Page-level text extractions:
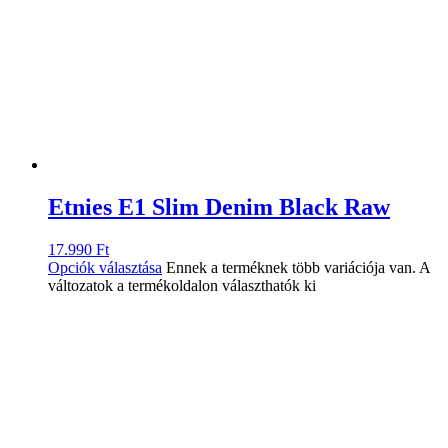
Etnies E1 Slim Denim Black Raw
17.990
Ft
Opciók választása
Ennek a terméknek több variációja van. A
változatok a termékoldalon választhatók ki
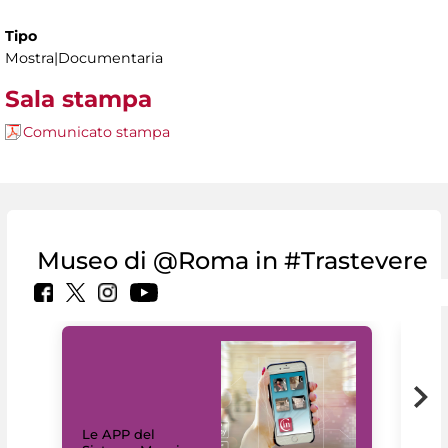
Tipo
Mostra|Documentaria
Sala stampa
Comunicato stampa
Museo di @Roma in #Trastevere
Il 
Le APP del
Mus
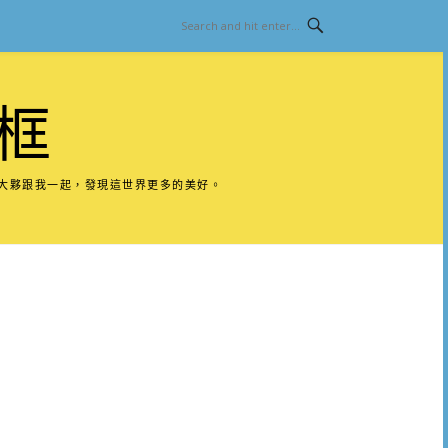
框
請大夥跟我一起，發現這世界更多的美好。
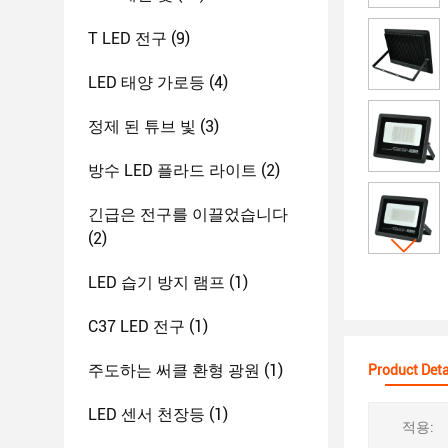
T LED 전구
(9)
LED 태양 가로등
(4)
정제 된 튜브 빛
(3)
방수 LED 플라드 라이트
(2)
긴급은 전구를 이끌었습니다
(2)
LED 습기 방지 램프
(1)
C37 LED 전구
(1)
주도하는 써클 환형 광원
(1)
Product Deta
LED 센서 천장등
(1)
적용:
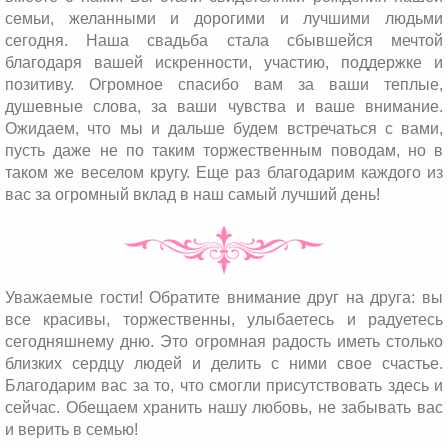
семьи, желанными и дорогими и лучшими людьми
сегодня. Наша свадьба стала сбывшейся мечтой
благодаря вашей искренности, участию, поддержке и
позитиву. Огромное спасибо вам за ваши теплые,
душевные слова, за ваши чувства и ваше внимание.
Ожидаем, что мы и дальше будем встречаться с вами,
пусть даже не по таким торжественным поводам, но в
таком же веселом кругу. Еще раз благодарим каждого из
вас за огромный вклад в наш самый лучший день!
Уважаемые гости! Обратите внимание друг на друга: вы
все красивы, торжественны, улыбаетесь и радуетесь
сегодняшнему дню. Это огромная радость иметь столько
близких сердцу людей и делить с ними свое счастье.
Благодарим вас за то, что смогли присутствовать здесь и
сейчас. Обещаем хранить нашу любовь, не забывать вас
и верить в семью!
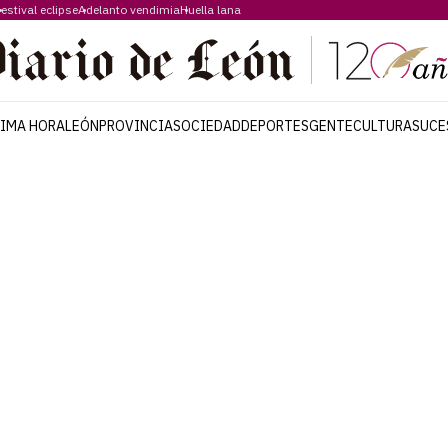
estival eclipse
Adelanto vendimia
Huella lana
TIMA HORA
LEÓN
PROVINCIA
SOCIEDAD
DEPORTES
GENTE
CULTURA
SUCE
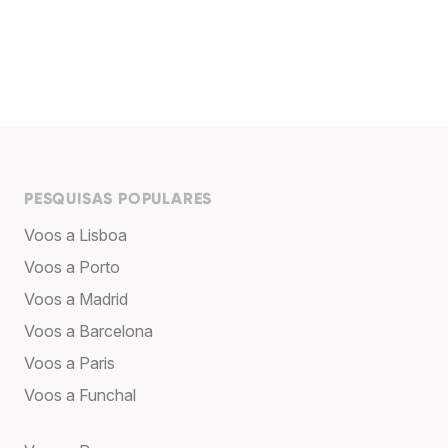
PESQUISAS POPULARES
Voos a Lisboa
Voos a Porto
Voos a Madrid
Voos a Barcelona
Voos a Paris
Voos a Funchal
==
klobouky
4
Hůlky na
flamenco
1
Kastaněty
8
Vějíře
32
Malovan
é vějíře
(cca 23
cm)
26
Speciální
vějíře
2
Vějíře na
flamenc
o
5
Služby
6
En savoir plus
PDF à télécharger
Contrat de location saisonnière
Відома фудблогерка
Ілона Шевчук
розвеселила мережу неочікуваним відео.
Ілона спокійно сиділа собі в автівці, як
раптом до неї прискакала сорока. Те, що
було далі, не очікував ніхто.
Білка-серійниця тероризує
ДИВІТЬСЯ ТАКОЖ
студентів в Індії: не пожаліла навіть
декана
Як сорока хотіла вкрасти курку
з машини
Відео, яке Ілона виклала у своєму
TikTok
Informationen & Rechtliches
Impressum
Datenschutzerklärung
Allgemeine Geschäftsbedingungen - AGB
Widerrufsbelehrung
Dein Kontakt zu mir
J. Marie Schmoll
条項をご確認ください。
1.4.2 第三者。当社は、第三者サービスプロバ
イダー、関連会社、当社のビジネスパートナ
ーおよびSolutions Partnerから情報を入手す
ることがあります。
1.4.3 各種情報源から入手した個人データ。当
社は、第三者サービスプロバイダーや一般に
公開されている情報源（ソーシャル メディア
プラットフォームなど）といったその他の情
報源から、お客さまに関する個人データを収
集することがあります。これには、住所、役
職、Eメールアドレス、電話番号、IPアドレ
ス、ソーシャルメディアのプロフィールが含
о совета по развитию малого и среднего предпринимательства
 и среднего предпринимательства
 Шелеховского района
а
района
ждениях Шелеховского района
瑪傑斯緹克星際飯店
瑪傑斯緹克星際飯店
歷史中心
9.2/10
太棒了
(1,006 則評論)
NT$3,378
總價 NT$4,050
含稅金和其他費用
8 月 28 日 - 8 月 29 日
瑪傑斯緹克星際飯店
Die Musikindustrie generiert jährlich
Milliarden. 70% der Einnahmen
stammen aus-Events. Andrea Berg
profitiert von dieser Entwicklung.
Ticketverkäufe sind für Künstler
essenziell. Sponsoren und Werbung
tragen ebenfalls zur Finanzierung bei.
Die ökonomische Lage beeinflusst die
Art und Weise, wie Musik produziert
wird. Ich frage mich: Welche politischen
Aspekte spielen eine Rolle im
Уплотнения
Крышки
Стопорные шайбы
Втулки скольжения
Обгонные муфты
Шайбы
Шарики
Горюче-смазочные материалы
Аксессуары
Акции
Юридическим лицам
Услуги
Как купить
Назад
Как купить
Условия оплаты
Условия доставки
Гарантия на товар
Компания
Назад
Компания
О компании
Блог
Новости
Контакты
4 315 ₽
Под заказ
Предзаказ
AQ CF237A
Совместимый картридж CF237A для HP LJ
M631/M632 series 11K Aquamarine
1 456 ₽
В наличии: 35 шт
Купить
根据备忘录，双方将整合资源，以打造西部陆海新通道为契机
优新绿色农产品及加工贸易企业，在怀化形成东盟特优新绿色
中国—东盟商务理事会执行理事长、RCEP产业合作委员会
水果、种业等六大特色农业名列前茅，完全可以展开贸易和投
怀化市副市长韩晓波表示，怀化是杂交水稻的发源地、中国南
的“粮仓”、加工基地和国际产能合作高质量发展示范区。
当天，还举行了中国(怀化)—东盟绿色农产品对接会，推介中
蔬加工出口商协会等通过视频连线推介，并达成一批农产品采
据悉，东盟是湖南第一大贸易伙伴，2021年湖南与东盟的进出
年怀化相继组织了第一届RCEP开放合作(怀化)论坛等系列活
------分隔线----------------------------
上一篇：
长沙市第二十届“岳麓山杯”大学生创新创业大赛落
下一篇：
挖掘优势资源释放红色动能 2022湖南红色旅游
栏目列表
--
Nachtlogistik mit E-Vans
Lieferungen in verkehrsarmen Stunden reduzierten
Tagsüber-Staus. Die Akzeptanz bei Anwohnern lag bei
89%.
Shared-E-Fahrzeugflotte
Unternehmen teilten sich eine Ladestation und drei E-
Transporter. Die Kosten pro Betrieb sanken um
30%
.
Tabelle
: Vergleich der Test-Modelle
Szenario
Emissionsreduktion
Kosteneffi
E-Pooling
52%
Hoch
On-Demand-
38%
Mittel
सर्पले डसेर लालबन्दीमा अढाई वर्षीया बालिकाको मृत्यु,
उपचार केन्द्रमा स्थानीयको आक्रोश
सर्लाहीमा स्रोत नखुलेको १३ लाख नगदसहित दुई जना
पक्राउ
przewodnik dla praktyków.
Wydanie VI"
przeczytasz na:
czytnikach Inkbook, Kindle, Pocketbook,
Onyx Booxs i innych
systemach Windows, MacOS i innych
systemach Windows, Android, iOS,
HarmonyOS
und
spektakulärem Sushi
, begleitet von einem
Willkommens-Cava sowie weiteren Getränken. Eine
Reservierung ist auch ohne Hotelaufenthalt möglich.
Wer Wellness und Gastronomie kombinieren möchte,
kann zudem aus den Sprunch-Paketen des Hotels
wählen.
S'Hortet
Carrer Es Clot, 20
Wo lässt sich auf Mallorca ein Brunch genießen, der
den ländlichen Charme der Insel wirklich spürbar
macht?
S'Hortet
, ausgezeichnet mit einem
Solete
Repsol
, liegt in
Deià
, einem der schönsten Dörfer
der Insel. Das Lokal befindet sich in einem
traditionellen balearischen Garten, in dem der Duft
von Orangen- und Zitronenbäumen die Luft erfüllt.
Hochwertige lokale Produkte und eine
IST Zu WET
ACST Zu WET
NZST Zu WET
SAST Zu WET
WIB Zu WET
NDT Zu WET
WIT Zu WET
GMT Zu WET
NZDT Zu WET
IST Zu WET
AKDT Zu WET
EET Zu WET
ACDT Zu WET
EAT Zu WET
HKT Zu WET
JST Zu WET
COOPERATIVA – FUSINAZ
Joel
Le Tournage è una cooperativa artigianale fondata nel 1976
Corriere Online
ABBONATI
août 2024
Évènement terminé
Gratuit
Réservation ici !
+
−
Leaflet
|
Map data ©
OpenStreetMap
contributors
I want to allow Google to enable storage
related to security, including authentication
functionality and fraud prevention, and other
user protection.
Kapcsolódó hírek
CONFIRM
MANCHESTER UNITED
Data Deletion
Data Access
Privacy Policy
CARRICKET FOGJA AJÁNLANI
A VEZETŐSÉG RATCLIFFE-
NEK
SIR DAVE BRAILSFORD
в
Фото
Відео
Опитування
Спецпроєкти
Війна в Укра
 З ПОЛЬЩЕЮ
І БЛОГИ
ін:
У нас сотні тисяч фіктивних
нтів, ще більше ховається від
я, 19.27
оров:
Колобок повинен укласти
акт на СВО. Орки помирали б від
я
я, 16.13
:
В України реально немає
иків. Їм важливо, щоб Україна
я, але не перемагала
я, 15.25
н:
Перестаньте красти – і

§ Work item: Reproduce the records above exactly, but only from the line with "Etnies E1 Slim Denim Black Raw" up to and including the line with "душевные слова, за". Leave the pictures out.

§ Answer for this exercise:
Etnies E1 Slim Denim Black Raw
17.990
Ft
Opciók választása
Ennek a terméknek több variációja van. A
változatok a termékoldalon választhatók ki
Tipo
Mostra|Documentaria
Sala stampa
Comunicato stampa
Museo di @Roma in #Trastevere
Il 
Le APP del
Mus
框
請大夥跟我一起，發現這世界更多的美好。
T LED 전구
(9)
LED 태양 가로등
(4)
정제 된 튜브 빛
(3)
방수 LED 플라드 라이트
(2)
긴급은 전구를 이끌었습니다
(2)
LED 습기 방지 램프
(1)
C37 LED 전구
(1)
주도하는 써클 환형 광원
(1)
Product Deta
LED 센서 천장등
(1)
적용:
семьи, желанными и дорогими и лучшими людьми
сегодня. Наша свадьба стала сбывшейся мечтой
благодаря вашей искренности, участию, поддержке и
позитиву. Огромное спасибо вам за ваши теплые,
душевные слова, за ваши чувства и ваше внимание.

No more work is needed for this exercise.